GLACIERS & ICECAPS CAUSE MORE SEA RISE
A new University of Colorado at Boulder study (funded mainly by the National Science Foundation and NASA), reported in ScienceDaily, the ice-loss from glaciers and ice-caps is expected to cause more global sea rise this century than the massive Greenland and Antarctic ice-sheets.
The researchers concluded that glaciers and ice-caps are now contributing about 60% of the world's ice to the oceans and the rate has been markedly accelerating in the past decade, said Emeritus Professor Mark Meier of CU-Boulder's Institute of Arctic and Alpine Research, the lead author of the study. The contribution is about 415 cubic kilometres of ice annually--nearly the volume of water in Lake Erie--and is rising by about 12.5 cubic kilometres per year.

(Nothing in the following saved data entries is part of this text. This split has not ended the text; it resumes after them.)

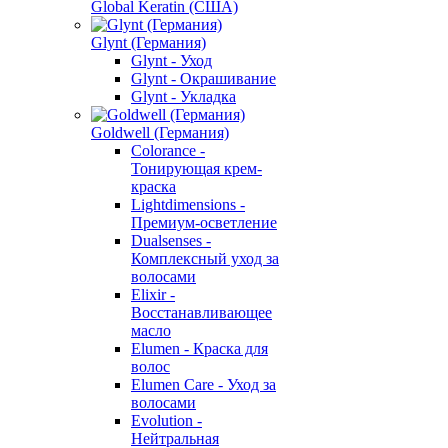
Global Keratin (США)
Glynt (Германия)
Glynt - Уход
Glynt - Окрашивание
Glynt - Укладка
Goldwell (Германия)
Colorance -
Тонирующая крем-
краска
Lightdimensions -
Премиум-осветление
Dualsenses -
Комплексный уход за
волосами
Elixir -
Восстанавливающее
масло
Elumen - Краска для
волос
Elumen Care - Уход за
волосами
Evolution -
Нейтральная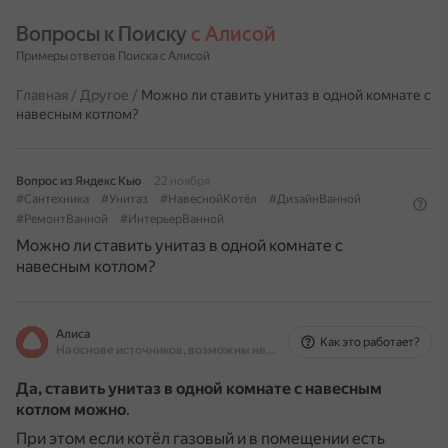
Вопросы к Поиску 
с Алисой
Примеры ответов Поиска с Алисой
Главная
/
Другое
/
Можно ли ставить унитаз в одной комнате с
навесным котлом?
Вопрос из Яндекс Кью
22 ноября
#Сантехника
#Унитаз
#НавеснойКотёл
#ДизайнВанной
#РемонтВанной
#ИнтерьерВанной
Можно ли ставить унитаз в одной комнате с
навесным котлом?
Алиса
Как это работает?
На основе источников, возможны неточности
Да, ставить унитаз в одной комнате с навесным
котлом можно
.
При этом если котёл газовый и в помещении есть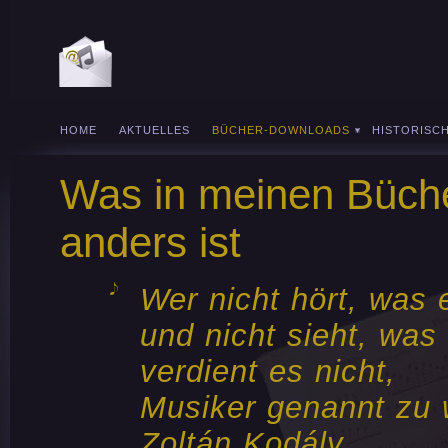
HOME
AKTUELLES
BÜCHER-DOWNLOADS
HISTORISC
Was in meinen Büch
anders ist
Wer nicht hört, was e
und nicht sieht, was 
verdient es nicht,
Musiker genannt zu 
Zoltán Kodály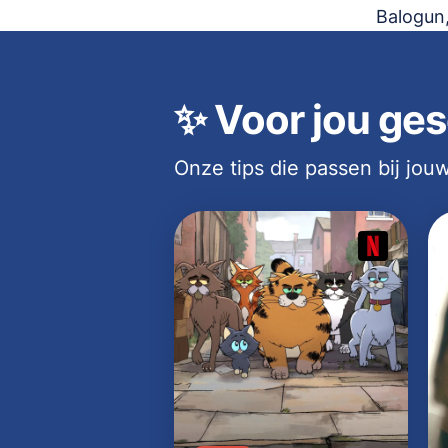
Balogun
✨
Voor jou ges
Onze tips die passen bij jo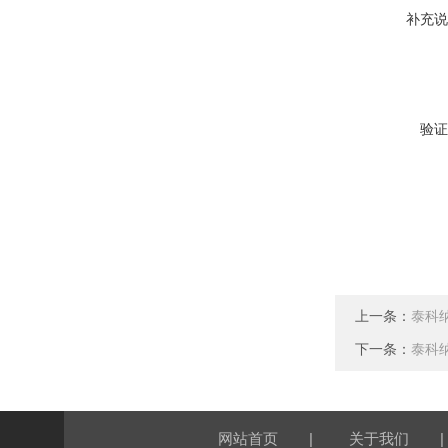
补充说
验证
上一条：
泰科
下一条：
泰科
|
|
网站首页
关于我们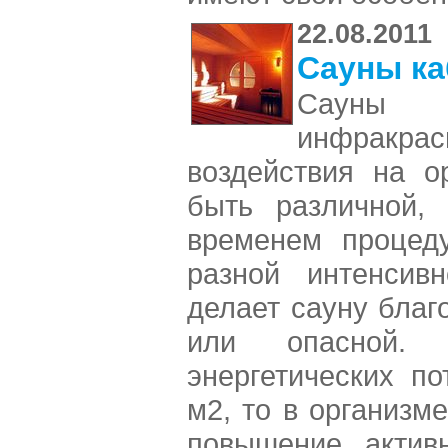
22.08.2011
Сауны к
Сауны 
инфракрас
воздействия на о
быть различной, 
временем процед
разной интенсивн
делает сауну благ
или опасной. 
энергетических по
м2, то в организм
повышение активн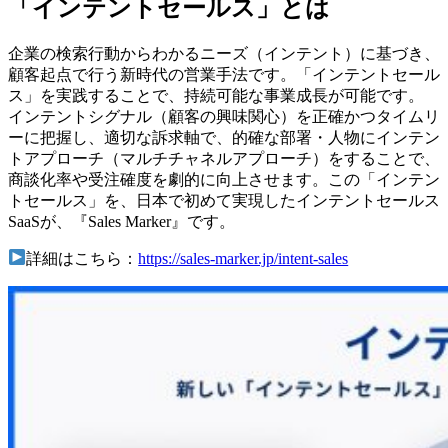
「インテントセールス」とは
企業の検索行動からわかるニーズ（インテント）に基づき、
顧客起点で行う新時代の営業手法です。「インテントセール
ス」を実践することで、持続可能な事業成長が可能です。
インテントシグナル（顧客の興味関心）を正確かつタイムリ
ーに把握し、適切な訴求軸で、的確な部署・人物にインテン
トアプローチ（マルチチャネルアプローチ）をすることで、
商談化率や受注確度を劇的に向上させます。この「インテン
トセールス」を、日本で初めて実現したインテントセールス
SaaSが、『Sales Marker』です。
詳細はこちら：
https://sales-marker.jp/intent-sales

In contrast, the CU-Boulder team estimated that Greenland now contributes about 28% of the total global sea rise from ice-loss and Antarctica about 12%. Greenland is not expected to catch up to glaciers and ice-caps in terms of sea level rise contributions until the end of the century, according to the study.
The team estimated that the accelerating melt of glaciers and ice-caps could add 10-24cm of sea-level rise globally by 2100. That does not include the expansion of warming ocean water, which could double those numbers, to 20-48cm. A 30cm sea-level rise typically causes a shoreline retreat of 30 metres or more, and about 100 million people now live within a metre of sea level.
If the sea-level rise generated by melting glaciers and ice-caps is 60% of the total the total rise anticipated by 2100 by this study is 1.6 times the above numbers--i.e., up to 32-77cm. But the expected temperature-increase used in this study is not given. If it was only the IPCCC's modest figure, the change in sea-levels will obviously be far greater--even several times as much. Add what floods and storm-surges can contribute, and a very grim prospect is in store for all coastal cities and their ports and airports, and for low-lying countries, and thus for vast numbers of people.